++++ RECORD SET ++++

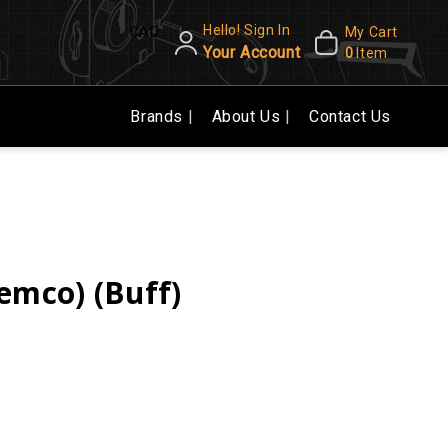
Hello! Sign In
CAD
My Cart
Your Account
0
Item
Brands
About Us
Contact Us
emco) (Buff)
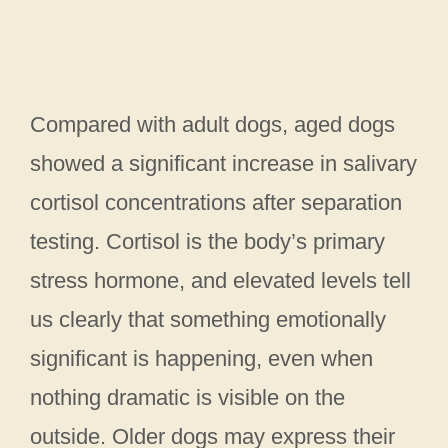
Compared with adult dogs, aged dogs
showed a significant increase in salivary
cortisol concentrations after separation
testing. Cortisol is the body’s primary
stress hormone, and elevated levels tell
us clearly that something emotionally
significant is happening, even when
nothing dramatic is visible on the
outside. Older dogs may express their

++++

WHAT YOU NEED TO DO:
Please give every line above again word for word, apart from the pictures.

SOLUTION:
Hello! Sign In
CAD
My Cart
Your Account
0
Item
Brands
About Us
Contact Us
emco) (Buff)
Compared with adult dogs, aged dogs
showed a significant increase in salivary
cortisol concentrations after separation
testing. Cortisol is the body’s primary
stress hormone, and elevated levels tell
us clearly that something emotionally
significant is happening, even when
nothing dramatic is visible on the
outside. Older dogs may express their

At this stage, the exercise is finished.